• [Activity]: The records below are to be reproduced word for word.

• [Exercise inputs]:
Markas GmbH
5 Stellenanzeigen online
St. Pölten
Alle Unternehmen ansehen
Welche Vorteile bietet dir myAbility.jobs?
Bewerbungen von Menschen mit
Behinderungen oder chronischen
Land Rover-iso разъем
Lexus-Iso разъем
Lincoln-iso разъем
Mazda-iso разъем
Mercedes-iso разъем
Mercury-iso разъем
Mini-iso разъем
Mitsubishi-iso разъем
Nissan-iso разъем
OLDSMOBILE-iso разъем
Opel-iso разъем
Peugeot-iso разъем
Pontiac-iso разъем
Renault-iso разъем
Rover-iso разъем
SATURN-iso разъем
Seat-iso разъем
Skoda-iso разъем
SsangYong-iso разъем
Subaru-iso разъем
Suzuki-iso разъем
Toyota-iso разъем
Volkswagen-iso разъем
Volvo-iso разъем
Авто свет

• [Solution to this problem]:
Markas GmbH
5 Stellenanzeigen online
St. Pölten
Alle Unternehmen ansehen
Welche Vorteile bietet dir myAbility.jobs?
Bewerbungen von Menschen mit
Behinderungen oder chronischen
Land Rover-iso разъем
Lexus-Iso разъем
Lincoln-iso разъем
Mazda-iso разъем
Mercedes-iso разъем
Mercury-iso разъем
Mini-iso разъем
Mitsubishi-iso разъем
Nissan-iso разъем
OLDSMOBILE-iso разъем
Opel-iso разъем
Peugeot-iso разъем
Pontiac-iso разъем
Renault-iso разъем
Rover-iso разъем
SATURN-iso разъем
Seat-iso разъем
Skoda-iso разъем
SsangYong-iso разъем
Subaru-iso разъем
Suzuki-iso разъем
Toyota-iso разъем
Volkswagen-iso разъем
Volvo-iso разъем
Авто свет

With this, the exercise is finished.